Assume $r\in\left[0 ,1\right]$, $N\in\mathbb{N}$.

The basic form is $$ \int_{\cos{(x)}=-1}^{\cos{(x)}=1}{ \frac{ 1-\cos{\left(Nx\right)} }{ N^{2}\left(1-\cos{(x)}\right) +r^{2}\left(1-\cos{\left(Nx\right)}\right) -Nr\left(1-\cos{(x)}-\cos{\left(Nx\right)}+\cos{\left(\left(N-1\right)x\right)}\right) } dx }. $$ Searching for hints, I came across the very informative "How to expand $\cos{(nx)}$ with $\cos{(x)}$?" discussion which lead me to investigate the expression using Chebyshev polynomials of the first kind, in light of the fact that $\cos(nu)=T_n(\cos(u)),$ but still no luck.
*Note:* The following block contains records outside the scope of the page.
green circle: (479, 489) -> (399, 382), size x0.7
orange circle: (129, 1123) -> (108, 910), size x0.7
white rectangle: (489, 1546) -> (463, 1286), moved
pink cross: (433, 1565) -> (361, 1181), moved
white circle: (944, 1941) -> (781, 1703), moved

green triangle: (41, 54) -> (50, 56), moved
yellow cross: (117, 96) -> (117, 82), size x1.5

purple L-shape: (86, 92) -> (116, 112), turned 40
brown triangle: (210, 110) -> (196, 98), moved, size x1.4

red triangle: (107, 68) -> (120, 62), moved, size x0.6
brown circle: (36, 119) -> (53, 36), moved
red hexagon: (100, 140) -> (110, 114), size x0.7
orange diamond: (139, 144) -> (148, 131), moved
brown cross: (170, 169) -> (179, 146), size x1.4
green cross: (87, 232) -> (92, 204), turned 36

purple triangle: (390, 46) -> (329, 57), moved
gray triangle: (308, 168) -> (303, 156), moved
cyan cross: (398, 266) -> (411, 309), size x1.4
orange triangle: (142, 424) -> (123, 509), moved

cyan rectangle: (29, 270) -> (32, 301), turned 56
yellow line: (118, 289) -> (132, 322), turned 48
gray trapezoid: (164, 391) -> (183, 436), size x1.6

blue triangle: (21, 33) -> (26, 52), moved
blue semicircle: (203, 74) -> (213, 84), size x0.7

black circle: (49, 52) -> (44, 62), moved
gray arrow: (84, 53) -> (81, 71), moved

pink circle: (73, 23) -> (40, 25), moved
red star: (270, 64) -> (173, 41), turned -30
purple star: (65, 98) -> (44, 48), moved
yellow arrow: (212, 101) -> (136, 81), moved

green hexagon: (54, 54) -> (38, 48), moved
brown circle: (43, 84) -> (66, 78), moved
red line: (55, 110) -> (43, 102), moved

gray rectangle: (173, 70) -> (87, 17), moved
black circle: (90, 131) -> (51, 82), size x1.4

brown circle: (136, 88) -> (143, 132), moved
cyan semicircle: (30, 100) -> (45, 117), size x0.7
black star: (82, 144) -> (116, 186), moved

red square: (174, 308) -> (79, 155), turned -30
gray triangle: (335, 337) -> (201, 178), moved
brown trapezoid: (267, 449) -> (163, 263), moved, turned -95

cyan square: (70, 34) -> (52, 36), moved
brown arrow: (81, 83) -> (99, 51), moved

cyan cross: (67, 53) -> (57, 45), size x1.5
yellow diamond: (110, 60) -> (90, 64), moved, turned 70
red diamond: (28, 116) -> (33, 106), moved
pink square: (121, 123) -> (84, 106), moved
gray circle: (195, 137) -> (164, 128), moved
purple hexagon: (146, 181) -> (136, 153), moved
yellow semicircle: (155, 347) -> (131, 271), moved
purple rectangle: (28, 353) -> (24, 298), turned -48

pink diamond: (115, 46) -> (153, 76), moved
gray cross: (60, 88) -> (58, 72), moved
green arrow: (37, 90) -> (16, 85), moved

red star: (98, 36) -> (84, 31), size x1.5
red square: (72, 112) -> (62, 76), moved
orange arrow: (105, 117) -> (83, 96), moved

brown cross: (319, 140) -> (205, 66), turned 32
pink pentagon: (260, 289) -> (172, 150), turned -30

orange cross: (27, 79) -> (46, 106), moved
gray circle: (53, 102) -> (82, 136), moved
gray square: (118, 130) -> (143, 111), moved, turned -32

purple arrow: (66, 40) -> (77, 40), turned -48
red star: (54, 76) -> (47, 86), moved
Anyhow, as can be seen in the wikipedia page (Chebyshev polynomials ), $$ T_n(x)= \sum_{k=0}^{\lfloor n/2\rfloor} \binom{n}{2k} (x^2-1)^k x^{n-2k}, $$ and plugging it into the basic integral results in $$ \int_{-1}^{1}{ \frac{ 1-T_N(x) }{ N^{2}\left(1-x\right) +r^{2}\left(1-T_N(x)\right) -Nr\left(1-x-T_N(x)+T_{N-1}(x)\right) } \frac{-1}{\sqrt{1-x^{2}}} dx }. $$ Considering also the Chebyshev polynomials of the second kind, $$ U_{N}\left(x\right)=\frac{\left(x+\sqrt{x^{2}-1}\right)^{N+1}-\left(x-\sqrt{x^{2}-1}\right)^{N+1}}{2\sqrt{x^{2}-1}}, $$ and the equality $$ T_{N+1}(x) = xT_{N}(x)-\left(1-x^{2}\right)U_{N-1}(x) $$ results in $$ \int_{-1}^{1}{ \frac{ 1-T_N(x) }{ N^{2}\left(1-x\right) +r^{2}\left(1-T_N(x)\right) -Nr \left( 1-x+\sqrt{1-x^{2}} \left(\left(x+\sqrt{x^{2}-1}\right)^{N}-\left(x-\sqrt{x^{2}-1}\right)^{N}\right) \right) } \frac{-1}{\sqrt{1-x^{2}}} dx }, $$ which has (as the headline states) "almost" quadratic form of the denominator. This is where I am stuck and if someone has an idea for solving it I will be thrilled.

Thank you.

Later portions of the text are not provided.